* _Study material_
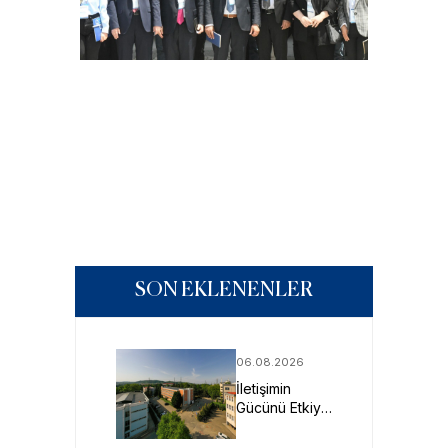
SON EKLENENLER
06.08.2026
İletişimin
Gücünü Etkiye
Dönüştüren
Profesyoneller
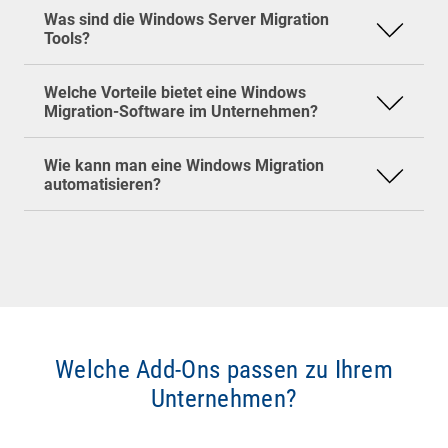
Server, DHCP oder Druckdienste mit relativ wenig
Zeitersparnis
für die IT-Abteilung
Was sind die Windows Server Migration
Aufwand umziehen.
Transparenz
für die Überwachung des
Am besten mit zentralen Management-Tools
Tools?
Migrations-Status
oder spezialisierter Migration-Software. So
Mitarbeiterzufriedenheit
, da Systeme schnell
lassen sich standardisierte Images verteilen,
Welche Vorteile bietet eine Windows
wieder einsatzbereit sind
Treiber automatisch einspielen und Userdaten im
Migration-Software im Unternehmen?
Hintergrund übernehmen. Ohne Automatisierung
wären größere Migrationen praktisch nicht mehr
Wie kann man eine Windows Migration
zu stemmen.
automatisieren?
Welche Add-Ons passen zu Ihrem
Unternehmen?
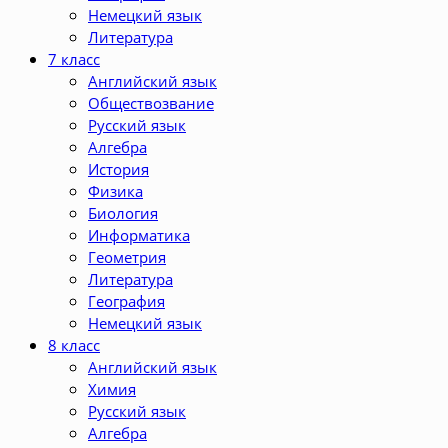
Немецкий язык
Литература
7 класс
Английский язык
Обществозвание
Русский язык
Алгебра
История
Физика
Биология
Информатика
Геометрия
Литература
География
Немецкий язык
8 класс
Английский язык
Химия
Русский язык
Алгебра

* _Work request_
Word for word, retype the lines from the one with "wären größere Migrationen" through the final line of the data, both included. No pictures belong in the copy.

* _Task solution_
wären größere Migrationen praktisch nicht mehr
Wie kann man eine Windows Migration
zu stemmen.
automatisieren?
Welche Add-Ons passen zu Ihrem
Unternehmen?
Немецкий язык
Литература
7 класс
Английский язык
Обществозвание
Русский язык
Алгебра
История
Физика
Биология
Информатика
Геометрия
Литература
География
Немецкий язык
8 класс
Английский язык
Химия
Русский язык
Алгебра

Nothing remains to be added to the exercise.